Saved entries
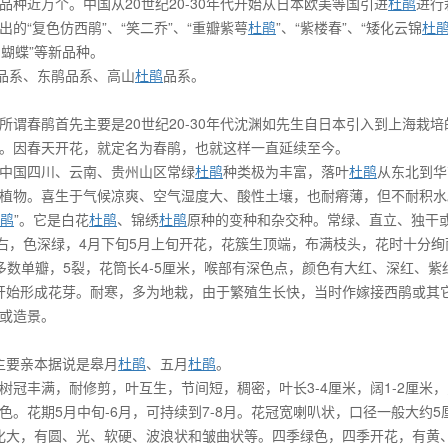
种近万个。中国从20世纪20-30年代开始从日本欧美等国引进
杜鹃
进行
的“复色仿西鹃”、“笑二乔”、“重瓣紫萼
杜鹃
”、“紫楼春”、“矮化云锦
杜
白蝴蝶”等新品种。
鹃品系、东鹃品系、高山
杜鹃
品系。
谓春鹃首先主要是20世纪20-30年代沈渊如先生自日本引入到上海栽培
。因春天开花，就定名为春鹃，也就这样一直延续至今。
中国四川、云南、贵州山区常绿
杜鹃
种类极为丰富，落叶
杜鹃
从东北到华
植物。喜生于气候凉爽、空气湿度大、酸性土壤，也耐瘠薄，但不耐积水
鹃
”。它是白花
杜鹃
、锦绣
杜鹃
原种的变种和杂交种。常绿、直立、独干
左右，色深绿，4月下旬5月上旬开花，花簇生顶端，布满枝头，花时十分绚
数单瓣，5裂，花筒长4-5厘米，喉部有深色点，颜色有大红、深红、紫
-8月开始形成花芽。耐寒，多为地栽，由于繁殖生长快，当时作嫁接西鹃或其
或造景。
主要亲本据说是皋月
杜鹃
、五月
杜鹃
。
冠丰满，耐修剪，叶互生，节间短，稠密，叶长3-4厘米，阔1-2厘米
。花期5月中旬-6月，可持续到7-8月。花冠宽喇叭状，口径一般大约5
变化大，有圆、光、软硬、波浪状和皱曲状等。四季绿色，四季开花，有黄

#### What the task asks
An exact reprint of every record is required, with the pictures omitted.

#### Response to the exercise
种近万个。中国从20世纪20-30年代开始从日本欧美等国引进
杜鹃
进行
的“复色仿西鹃”、“笑二乔”、“重瓣紫萼
杜鹃
”、“紫楼春”、“矮化云锦
杜
白蝴蝶”等新品种。
鹃品系、东鹃品系、高山
杜鹃
品系。
谓春鹃首先主要是20世纪20-30年代沈渊如先生自日本引入到上海栽培
。因春天开花，就定名为春鹃，也就这样一直延续至今。
中国四川、云南、贵州山区常绿
杜鹃
种类极为丰富，落叶
杜鹃
从东北到华
植物。喜生于气候凉爽、空气湿度大、酸性土壤，也耐瘠薄，但不耐积水
鹃
”。它是白花
杜鹃
、锦绣
杜鹃
原种的变种和杂交种。常绿、直立、独干
左右，色深绿，4月下旬5月上旬开花，花簇生顶端，布满枝头，花时十分绚
数单瓣，5裂，花筒长4-5厘米，喉部有深色点，颜色有大红、深红、紫
-8月开始形成花芽。耐寒，多为地栽，由于繁殖生长快，当时作嫁接西鹃或其
或造景。
主要亲本据说是皋月
杜鹃
、五月
杜鹃
。
冠丰满，耐修剪，叶互生，节间短，稠密，叶长3-4厘米，阔1-2厘米
。花期5月中旬-6月，可持续到7-8月。花冠宽喇叭状，口径一般大约5
变化大，有圆、光、软硬、波浪状和皱曲状等。四季绿色，四季开花，有黄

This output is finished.